Grassley originally called the Wednesday oversight hearing of the FBI to examine what the agency knows about a 2015 terrorist attack in Garland, Texas. But the broad oversight hearing almost immediately shifted to the FBI's investigation into Russian meddling in the US elections, a subject on which there are four congressional probes in progress which have led to a steady stream of revelations since President Donald Trump was elected.

Comey has become an almost equally divisive figure for Republicans and Democrats for his impact on the 2016 elections. His revelation that the FBI was examining additional emails from Hillary Clinton that were discovered on disgraced former Rep. Anthony Weiner's computer, has led Democrats -- including Clinton herself -- to say it cost them the White House.

"I was on the way to winning until a combination of Jim Comey's letter on October 28 and Russian WikiLeaks raised doubts in the minds of people who were inclined to vote for me and got scared off," the 2016 Democratic presidential nominee said Tuesday in an interview conducted by CNN's Christiane Amanpour at the Women for Women International summit in New York.

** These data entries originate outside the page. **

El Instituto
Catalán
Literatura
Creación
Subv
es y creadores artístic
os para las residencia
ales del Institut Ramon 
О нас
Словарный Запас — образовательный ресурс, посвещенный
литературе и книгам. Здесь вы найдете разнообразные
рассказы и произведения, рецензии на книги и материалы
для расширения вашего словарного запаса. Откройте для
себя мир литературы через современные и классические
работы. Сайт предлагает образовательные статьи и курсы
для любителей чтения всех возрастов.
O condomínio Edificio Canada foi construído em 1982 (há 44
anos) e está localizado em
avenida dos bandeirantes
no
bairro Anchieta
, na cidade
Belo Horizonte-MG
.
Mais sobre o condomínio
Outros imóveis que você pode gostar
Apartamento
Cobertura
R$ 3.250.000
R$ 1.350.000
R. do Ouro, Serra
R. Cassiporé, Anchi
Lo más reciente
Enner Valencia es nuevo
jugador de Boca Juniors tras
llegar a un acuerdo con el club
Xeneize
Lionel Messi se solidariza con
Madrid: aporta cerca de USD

Following those remarks, Trump criticized Comey the night before the hearing.

"FBI Director Comey was the best thing that ever happened to Hillary Clinton in that he gave her a free pass for many bad deeds! The phony......Trump/Russia story was an excuse used by the Democrats as justification for losing the election. Perhaps Trump just ran a great campaign?" Trump said in a pair of tweets Tuesday.

Senate Democrats say the plan to grill the FBI chief about his decisions in the final days of the US election last year and his timing for releasing that information.

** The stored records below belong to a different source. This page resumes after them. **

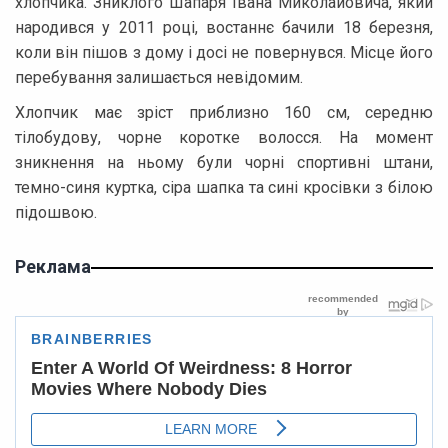
хлопчика. Зниклого Шапаря Івана Миколайовича, який
народився у 2011 році, востаннє бачили 18 березня,
коли він пішов з дому і досі не повернувся. Місце його
перебування залишається невідомим.
Хлопчик має зріст приблизно 160 см, середню
тілобудову, чорне коротке волосся. На момент
зникнення на ньому були чорні спортивні штани,
темно-синя куртка, сіра шапка та сині кросівки з білою
підошвою.
Реклама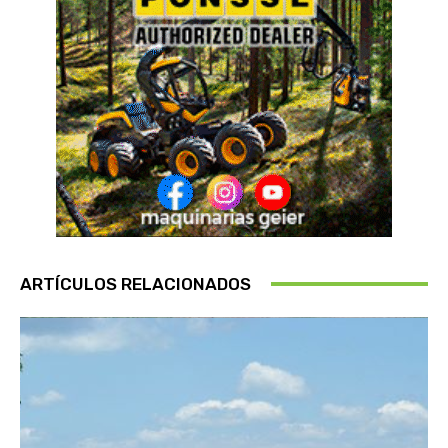
ARTÍCULOS RELACIONADOS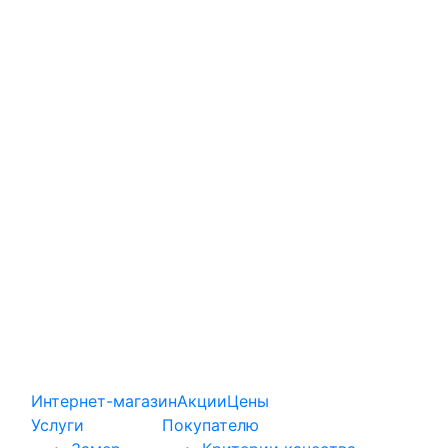
Интернет-магазин
Акции
Цены
Услуги
Покупателю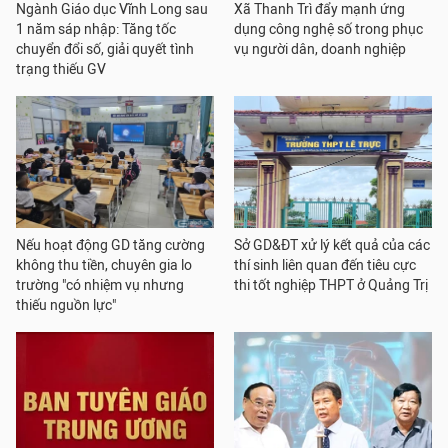
Ngành Giáo dục Vĩnh Long sau
Xã Thanh Trì đẩy mạnh ứng
1 năm sáp nhập: Tăng tốc
dụng công nghệ số trong phục
chuyển đổi số, giải quyết tình
vụ người dân, doanh nghiệp
trạng thiếu GV
Nếu hoạt động GD tăng cường
Sở GD&ĐT xử lý kết quả của các
không thu tiền, chuyên gia lo
thí sinh liên quan đến tiêu cực
trường "có nhiệm vụ nhưng
thi tốt nghiệp THPT ở Quảng Trị
thiếu nguồn lực"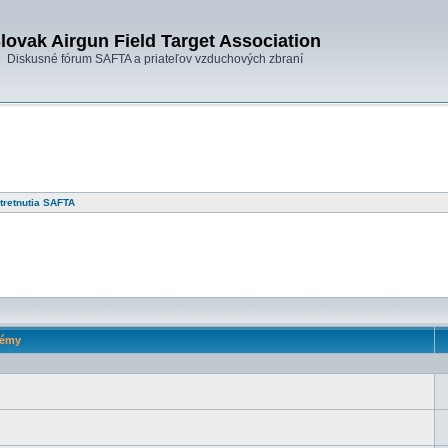
lovak Airgun Field Target Association
Diskusné fórum SAFTA a priateľov vzduchových zbraní
tretnutia SAFTA
émy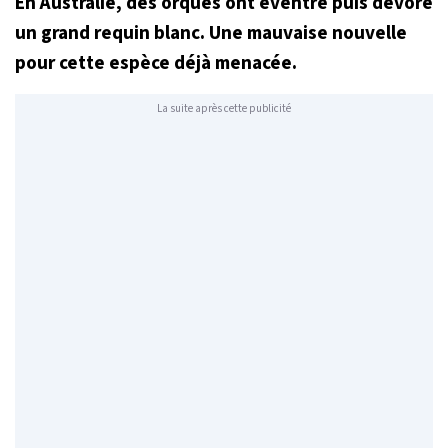
En Australie, des orques ont éventré puis dévoré
un grand requin blanc. Une mauvaise nouvelle
pour cette espèce déjà menacée.
La suite après cette publicité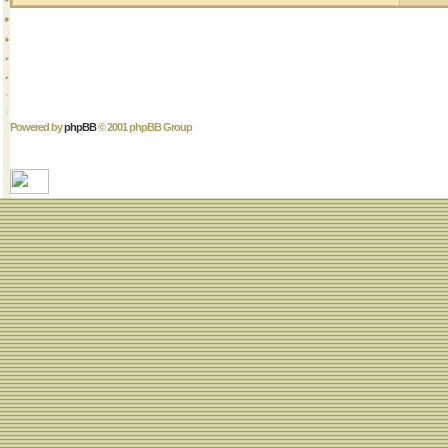
Powered by
phpBB
© 2001 phpBB Group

"The most important investigation the FBI is currently conducting is into Russia's interference in our last presidential election," Sen. Chris Coons, a Delaware Democrat on the Senate judiciary committee, told CNN Tuesday. "This isn't just about understanding Russian interference and potential coordination of some kind with the Trump campaign. This is about defending our next election as well."

But Comey's public announcement during the March House Intelligence Committee hearing that the FBI has been investigating possible coordination between the Trump campaign and Russian operatives since last July sparked the anger of Trump and his allies.

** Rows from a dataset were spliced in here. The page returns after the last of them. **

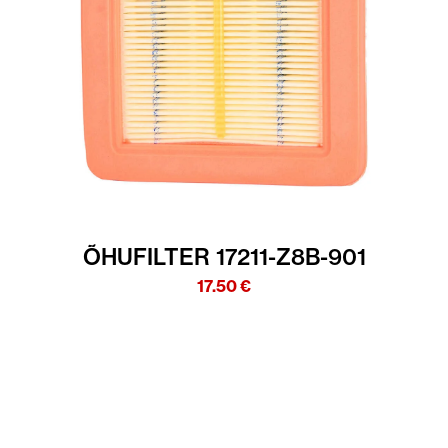
ÕHUFILTER 17211-Z8B-901
17.50
€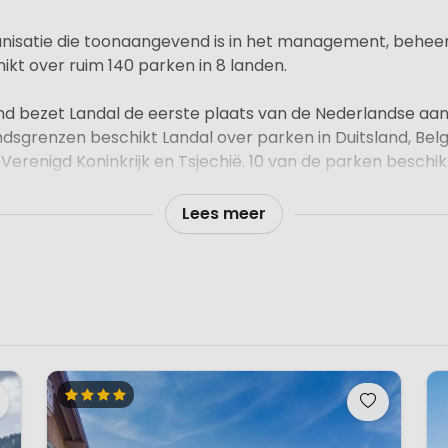
anisatie die toonaangevend is in het management, behee
kt over ruim 140 parken in 8 landen.
nd bezet Landal de eerste plaats van de Nederlandse aa
sgrenzen beschikt Landal over parken in Duitsland, Belgi
Verenigd Koninkrijk en Tsjechië. 10 van de parken beschi
eerplaatsen.
Lees meer
andere aanbieders door het open karakter van de parken
grijkste karakteristieken van de parken en tevens de bela
 voor Landal kiezen. Landal voelt zich nauw verbonden
voor de natuur, de gast en de samenleving.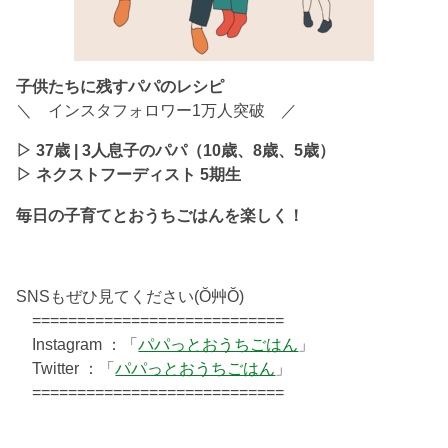
子供たちに残すパパのレシピ
＼ インスタフォロワー1万人突破 ／
▷ 37歳 | 3人息子のパパ（10歳、8歳、5歳）
▷ ネクストフーディスト 5期生
毎日の子育てとおうちごはんを楽しく！
SNSもぜひ見てください(Ŏ艸Ŏ)
============================
Instagram ：「
パパっとおうちごはん
」
Twitter ：「
パパっとおうちごはん
」
============================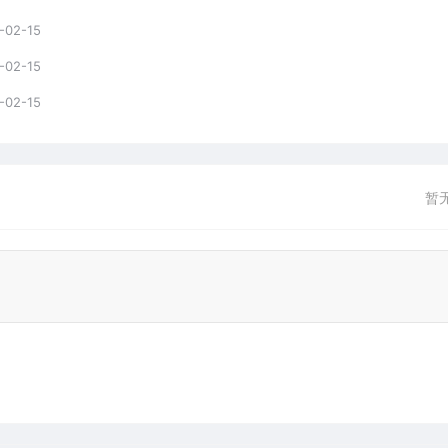
-02-15
-02-15
-02-15
暂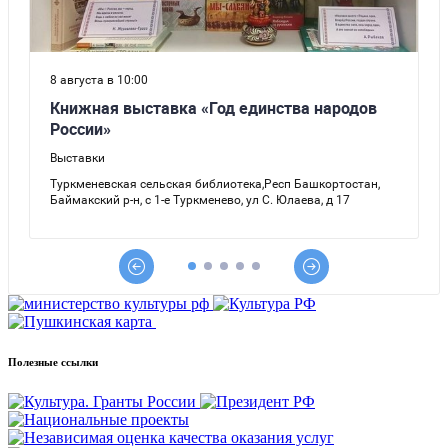
Полезные ссылки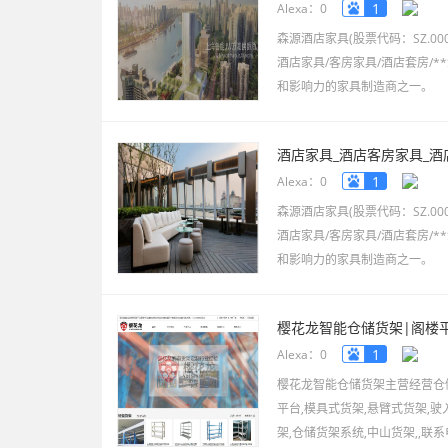
www.senyuan01.com
1
Alexa：0
森源酒店家具(股票代码：SZ.00
酒店家具/客房家具/酒店套房/*
和影响力的家具制造商之一。
酒店家具_酒店客房家具_
www.senyuan.com
1
Alexa：0
森源酒店家具(股票代码：SZ.00
酒店家具/客房家具/酒店套房/*
和影响力的家具制造商之一。
樱花龙智能仓储货架|阁楼
1
Alexa：0
樱花龙智能仓储货架主营经营仓储
平台,模具式货架,悬臂式货架,驶
架,仓储货架系统,中山货架,,联系电话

Sen. Richard Blumenthal, a Connecticut Democrat on the judiciary committee, said he and others also plan to grill Comey on why he announced that the FBI was looking again at Clinton's emails -- just days before the election.

"The American people really deserve answers about why he did release his comments and letter, and I think he may want to be more forthcoming and he may want to use this forum as an opportunity to tell the American people his side of the story."

Meanwhile, Sen. Lindsey Graham, who is leading his own investigation into Russia's interference in the election, said he still wants Comey to answer whether the FBI issued any warrants against the Trump campaign -- a question he asked months ago.

"I just want an answer. I just want to know what is going on here," Graham said Tuesday. "You had (former Director of National Intelligence James) Clapper say there was no surveillance of the Trump campaign or Trump Tower. You've got press reports a FISA warrant was issued for Carter Page because of his ties to Russia. I just want to know what happened. And if we can't do it in an open session, let's do it in a closed session."

Most recently, CNN reported Tuesday that former acting Attorney General Sally Yates is prepared to testify before a Senate panel next week that she gave a forceful warning to the White House regarding then-national security adviser Michael Flynn and his conversations with the Russians nearly three weeks before he was fired, contradicting the administration's version of events.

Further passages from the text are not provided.